Bermodal Uang Dimakan Rayap, Nenek Renta Sebatang Kara Ini Naik Haji

Reporter : Eko Huda S
30 Juli 2018 12:26
Nenek Supinah rela berhemat. Setiap hari, ia hanya masak beras 2 gelas kecil. Tahu dan tempe merupakan lauk paling mewah.

Dream - Supinah. Puluhan tahun hidup sebatang kara, tak membuatnya menyerah. Nenek renta ini terus melanjutkan hidup meski ditinggal wafat oleh suami tercintanya.

Tahun ini, nenek 76 tahun itu bahkan mampu mewujurkan cita-cita yang telah dia bangun sejak muda: berhaji. Dia tergabung dalam kelompok terbang 37 rombongan 8 asal Kabupaten Ponorogo, Jawa Timur.

Hidupan Supinah selalu dirubung kesederhanaan. Saban hari dia hidup sebagai buruh tani. Saat muda, dia hanya dibayar lima rarus perak perhari. Hingga kini dia menerima upah Rp35 ribu perhari.

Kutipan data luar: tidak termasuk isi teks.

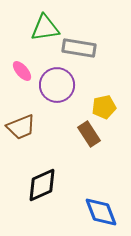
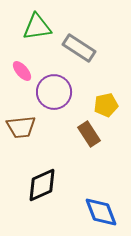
green triangle: moved 8 px left, 1 px up
gray rectangle: rotated 24 degrees clockwise
purple circle: moved 3 px left, 7 px down
yellow pentagon: moved 2 px right, 2 px up
brown trapezoid: rotated 16 degrees clockwise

Tapi penghasilan pas-pasan ini tak membuat Supinah menyerah. Dia terus berusaha mewujudkan cita-cita naik haji, yang dipendam sejak muda. Uang hasil jerih payah itu ia simpan sedikit demi sedikit.

Supinah mengaku menyimpan uang itu di bawah amben. Ketika uangnya sudah terkumpul sekitar Rp300 ribu, ia titipkan kepada tetangga depan rumah yang dipercaya.

“ Ya lama nyimpannya, uang sampai dimakan rayap dan jamuran,” ujarnya, pelan.

Untuk mengumpulkan ongkos haji, nenek asal Dukuh Krajan, Ngrupit, Jenangan, Ponorogo, ini rela berhemat. Setiap hari, ia hanya masak beras 2 gelas kecil dengan lauk sayuran seadanya.

“ Sambal terong bayem saja, paling bagus pakai tahu tempe,” ucapnya dengan senyum merekah.

Rumahnya pun sangat sederhana, dinding dan lantai rumahnya sudah banyak yang pecah dan mengelupas. Supinah juga tak punya barang berharga selain rumah tersebut.

“ Kasihan, sepedapun ia tak punya. rumahnya banyak yang ngelupas dan pecah. Layak dapat bantuan. Semoga dengan masuk TV, ada yang mau bedah rumah mbah Supinah,” ujar tetangga Supinah.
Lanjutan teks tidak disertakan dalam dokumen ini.